In 2016, it is luxe with lace, cotton, and fur versions, pendant optional. Crop tops is a ’90s symptom that refuses to go away. It has transitioned from its casual mien to tailored duos with high-waist pants. While on this nostalgic trip, let’s also go to Cuba with Karl Lagerfeld since President Barack Obama eased trade and travel sanctions. May 2016 saw the entire machinery, that is the Chanel Métiers d’Art show, descend on Havana en masse. Untouched by the modern world, Cuba provides an opportunity to re-live the past while still being in the now.

So you have the vintage American ’50s style Mustangs in pops of green and yellow, making us reminisce the days of the Buena Vista Social Club; an aesthetic that will continue to influence the summer lookbooks of the future. What’s problematic is the same vintage ideal comes from having been isolated and kept away from modern developments.

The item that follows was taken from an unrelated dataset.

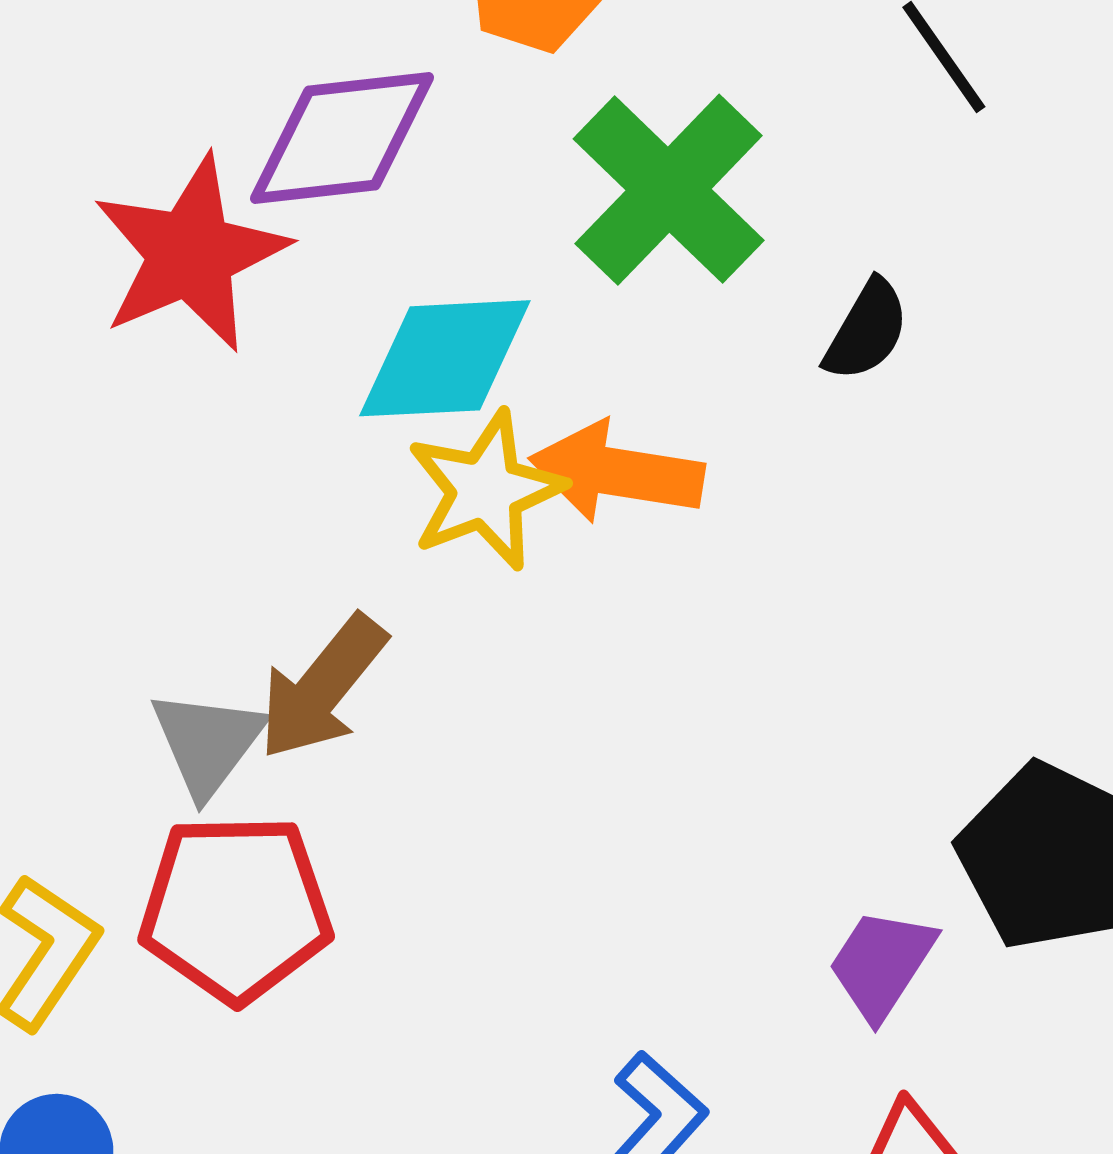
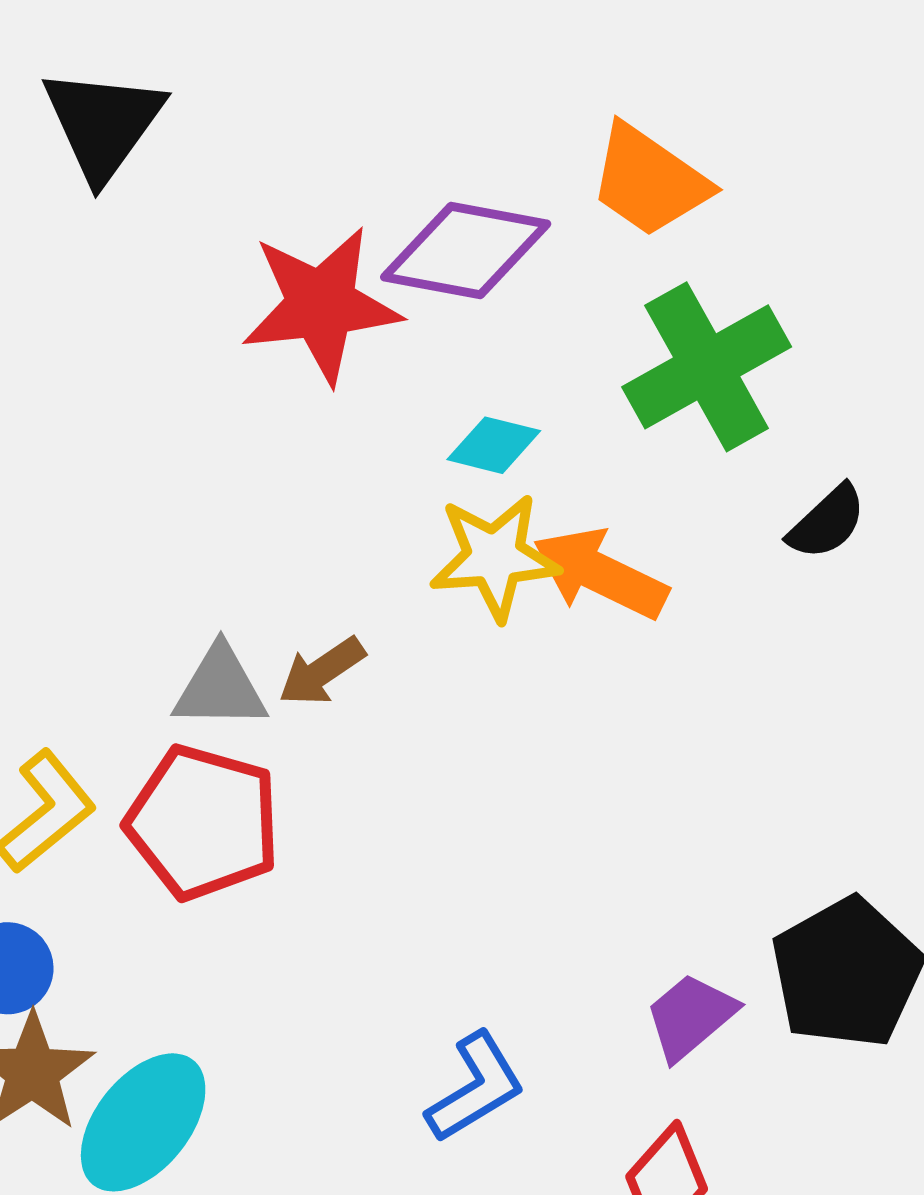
cyan diamond: (445, 358) -> (494, 445), size x0.6
brown arrow: (322, 687) -> (322, 671), size x0.7
gray triangle: (208, 743) -> (220, 687), turned 37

Before you say ‘cultural appropriation’ we had a fierce, #blacklivesmatter power moment when Beyonce arrived in formation at the super bowl half-time show celebrating its 50 years anniversary. (Co-incidentally, it was on the same day as the 50th anniversary of the formation of the Black Panthers.) Her costume paid homage to Michael Jackson while the back-up dancers were kitted out in panther style berets and also were photographed doing the panther salute. This was the perfect moment to leverage clothing as a way of communication when you are silenced. With Melania Trump wearing a ‘pussy bow’ blouse days within her quotable husband’s quip, and more men wearing skirts, slogan tees and rainbow shirts; protest fashion is here to stay.

Fashion update

The Met Ball, the biggest fashion event of the year, set the stage and theme for one of the biggest trends of the year “Manus x Machina: Fashion in an Age of Technology”, and Zac Posen brought fantasy and technology together in a way no fairy godmother could. He dressed Claire Danes in a gossamer Cinderella-style gown that actually lit up all along the skirt and bust. LED lights and 30 mini-battery packs were sewn into the lining to make that happen.

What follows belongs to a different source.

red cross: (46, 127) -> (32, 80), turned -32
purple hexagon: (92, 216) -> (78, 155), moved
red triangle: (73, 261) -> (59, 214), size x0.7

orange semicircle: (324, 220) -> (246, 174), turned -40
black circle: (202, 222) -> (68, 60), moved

Technology had a larger role to play in fashion throughout the year as Instagram became the go to interface for the aesthete. It became the discovery platform for trends despite Periscope’s tall claims. The backlash of which was Burberry, Thakoon and Tommy Hilfiger adjusting their show and retail calendar so that the ‘see-now sell-now’ collection was available for sale immediately after the shows as opposed to the standard three-six month lag. More designers are expected to follow as consumers respond to the newness of the merchandise, which becomes stale within the three-six months from show to store, while it stays on social media.

Post-colonial style

A lot of Indian designers and couturiers have already followed through on this. But it’s not all trickle down in indigenous shores as the Indian fashion week has thrown up a new aesthetic. Antithetical to the colourful, bling style that the subcontinent has been accused of, a new post-colonial style is emerging that does not need to push its heritage tag down your throat, or imitate its western counterparts. This new aesthetic involves a restrained colour palette with focus on the quality of natural fabric and dyes. This style is also anti-fit, anti-bling with an emphasis on functionality. AIFW (Amazon India Fashion Week 2016) nicknamed it “India Modern” but it is more than western-influenced clothing with an Indian tag. Brands such as 11.11, Nicobar, Anavila, Kharakapas are wearing their secure Indian identity on their sleeves, but not in the hyper-nationalist way of the ’60s. It’s a national identity that has become comfortable with itself and is a mascot for ‘desi minimalism’, niche as it maybe.